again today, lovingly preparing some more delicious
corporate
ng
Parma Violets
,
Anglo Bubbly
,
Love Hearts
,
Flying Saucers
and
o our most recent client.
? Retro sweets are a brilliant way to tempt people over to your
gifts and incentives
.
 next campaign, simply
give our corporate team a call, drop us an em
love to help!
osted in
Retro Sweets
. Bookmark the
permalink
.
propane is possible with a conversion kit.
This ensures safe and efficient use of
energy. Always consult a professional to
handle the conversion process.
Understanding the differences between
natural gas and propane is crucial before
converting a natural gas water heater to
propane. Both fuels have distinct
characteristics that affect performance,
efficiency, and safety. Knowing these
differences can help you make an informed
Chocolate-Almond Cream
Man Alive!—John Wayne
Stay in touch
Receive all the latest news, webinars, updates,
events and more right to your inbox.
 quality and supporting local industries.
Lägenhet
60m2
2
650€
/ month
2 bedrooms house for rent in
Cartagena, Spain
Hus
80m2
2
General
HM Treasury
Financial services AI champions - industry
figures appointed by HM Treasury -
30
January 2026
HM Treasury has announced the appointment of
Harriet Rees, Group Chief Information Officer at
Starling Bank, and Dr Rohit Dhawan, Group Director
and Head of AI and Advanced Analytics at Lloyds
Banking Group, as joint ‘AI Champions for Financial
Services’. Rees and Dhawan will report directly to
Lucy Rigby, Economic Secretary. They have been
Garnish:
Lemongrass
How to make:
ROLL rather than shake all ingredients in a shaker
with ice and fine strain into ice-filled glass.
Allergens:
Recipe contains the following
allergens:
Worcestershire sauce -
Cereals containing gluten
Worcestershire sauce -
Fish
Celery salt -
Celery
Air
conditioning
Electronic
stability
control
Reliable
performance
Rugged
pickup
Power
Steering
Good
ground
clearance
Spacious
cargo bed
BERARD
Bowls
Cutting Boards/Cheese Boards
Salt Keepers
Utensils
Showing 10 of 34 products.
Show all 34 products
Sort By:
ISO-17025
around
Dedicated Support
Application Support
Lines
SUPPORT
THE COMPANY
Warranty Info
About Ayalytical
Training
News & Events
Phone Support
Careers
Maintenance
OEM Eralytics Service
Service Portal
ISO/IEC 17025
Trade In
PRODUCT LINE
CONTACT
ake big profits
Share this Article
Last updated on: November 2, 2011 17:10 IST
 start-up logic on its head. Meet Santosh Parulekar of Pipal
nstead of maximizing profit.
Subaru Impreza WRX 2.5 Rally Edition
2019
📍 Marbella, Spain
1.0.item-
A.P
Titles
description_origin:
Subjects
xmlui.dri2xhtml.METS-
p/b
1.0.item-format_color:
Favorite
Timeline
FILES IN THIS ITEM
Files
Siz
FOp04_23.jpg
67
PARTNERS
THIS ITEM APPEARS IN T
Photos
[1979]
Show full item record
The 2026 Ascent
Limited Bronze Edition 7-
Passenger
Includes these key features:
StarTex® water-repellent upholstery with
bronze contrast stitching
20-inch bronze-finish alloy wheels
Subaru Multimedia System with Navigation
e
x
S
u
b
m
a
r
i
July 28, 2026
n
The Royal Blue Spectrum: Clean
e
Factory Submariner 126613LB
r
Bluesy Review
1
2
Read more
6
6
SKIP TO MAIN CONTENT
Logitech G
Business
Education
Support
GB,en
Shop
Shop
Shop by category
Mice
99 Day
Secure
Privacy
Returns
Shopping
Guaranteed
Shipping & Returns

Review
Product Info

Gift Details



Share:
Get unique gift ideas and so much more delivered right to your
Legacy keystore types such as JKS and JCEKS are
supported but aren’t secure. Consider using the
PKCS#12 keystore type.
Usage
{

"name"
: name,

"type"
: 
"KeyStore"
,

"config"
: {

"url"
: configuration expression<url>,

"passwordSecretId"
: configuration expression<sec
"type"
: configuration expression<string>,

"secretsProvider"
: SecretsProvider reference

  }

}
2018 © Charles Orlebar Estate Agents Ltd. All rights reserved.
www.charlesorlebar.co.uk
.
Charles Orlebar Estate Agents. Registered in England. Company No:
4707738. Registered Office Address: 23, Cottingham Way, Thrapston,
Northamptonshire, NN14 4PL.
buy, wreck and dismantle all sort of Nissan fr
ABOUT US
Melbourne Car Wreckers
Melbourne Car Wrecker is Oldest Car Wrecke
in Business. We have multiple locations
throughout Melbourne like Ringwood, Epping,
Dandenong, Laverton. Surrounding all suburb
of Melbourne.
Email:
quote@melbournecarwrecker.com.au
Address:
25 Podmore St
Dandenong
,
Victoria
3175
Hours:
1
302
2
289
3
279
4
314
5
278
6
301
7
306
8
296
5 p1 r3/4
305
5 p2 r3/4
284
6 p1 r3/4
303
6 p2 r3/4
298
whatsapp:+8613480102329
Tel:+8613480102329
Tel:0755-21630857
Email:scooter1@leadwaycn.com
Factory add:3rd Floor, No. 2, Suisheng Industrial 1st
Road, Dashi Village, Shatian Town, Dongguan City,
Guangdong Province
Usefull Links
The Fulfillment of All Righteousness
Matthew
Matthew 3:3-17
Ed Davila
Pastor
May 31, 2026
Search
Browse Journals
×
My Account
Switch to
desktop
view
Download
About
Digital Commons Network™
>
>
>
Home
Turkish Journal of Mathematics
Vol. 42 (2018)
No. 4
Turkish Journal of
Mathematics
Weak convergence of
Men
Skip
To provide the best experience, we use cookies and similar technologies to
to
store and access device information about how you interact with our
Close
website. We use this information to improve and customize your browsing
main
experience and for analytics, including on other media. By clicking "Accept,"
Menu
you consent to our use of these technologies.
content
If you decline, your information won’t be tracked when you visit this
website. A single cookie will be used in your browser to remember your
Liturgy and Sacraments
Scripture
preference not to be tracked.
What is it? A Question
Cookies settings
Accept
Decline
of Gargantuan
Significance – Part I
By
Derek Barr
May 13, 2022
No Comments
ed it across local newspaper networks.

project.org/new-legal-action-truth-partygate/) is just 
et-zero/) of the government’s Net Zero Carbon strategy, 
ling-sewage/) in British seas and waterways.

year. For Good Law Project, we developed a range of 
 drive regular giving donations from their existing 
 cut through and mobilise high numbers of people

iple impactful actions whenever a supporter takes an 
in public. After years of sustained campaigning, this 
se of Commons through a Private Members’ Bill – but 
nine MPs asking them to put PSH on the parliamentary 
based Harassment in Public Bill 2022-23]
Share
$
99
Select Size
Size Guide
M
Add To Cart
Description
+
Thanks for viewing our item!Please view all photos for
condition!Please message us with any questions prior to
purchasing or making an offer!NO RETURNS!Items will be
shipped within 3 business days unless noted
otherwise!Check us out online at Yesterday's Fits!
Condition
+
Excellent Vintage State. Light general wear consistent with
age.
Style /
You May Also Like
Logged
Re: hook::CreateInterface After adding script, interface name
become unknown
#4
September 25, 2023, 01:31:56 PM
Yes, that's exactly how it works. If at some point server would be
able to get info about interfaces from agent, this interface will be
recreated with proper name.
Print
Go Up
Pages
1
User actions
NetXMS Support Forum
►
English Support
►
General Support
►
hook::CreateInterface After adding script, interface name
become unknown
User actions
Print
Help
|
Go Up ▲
**********
- TASK REQUIREMENTS
Wherever the string "Estate" occurs in the listing, return the line it sits on.

- TASK RESPONSE
2018 © Charles Orlebar Estate Agents Ltd. All rights reserved.
Charles Orlebar Estate Agents. Registered in England. Company No:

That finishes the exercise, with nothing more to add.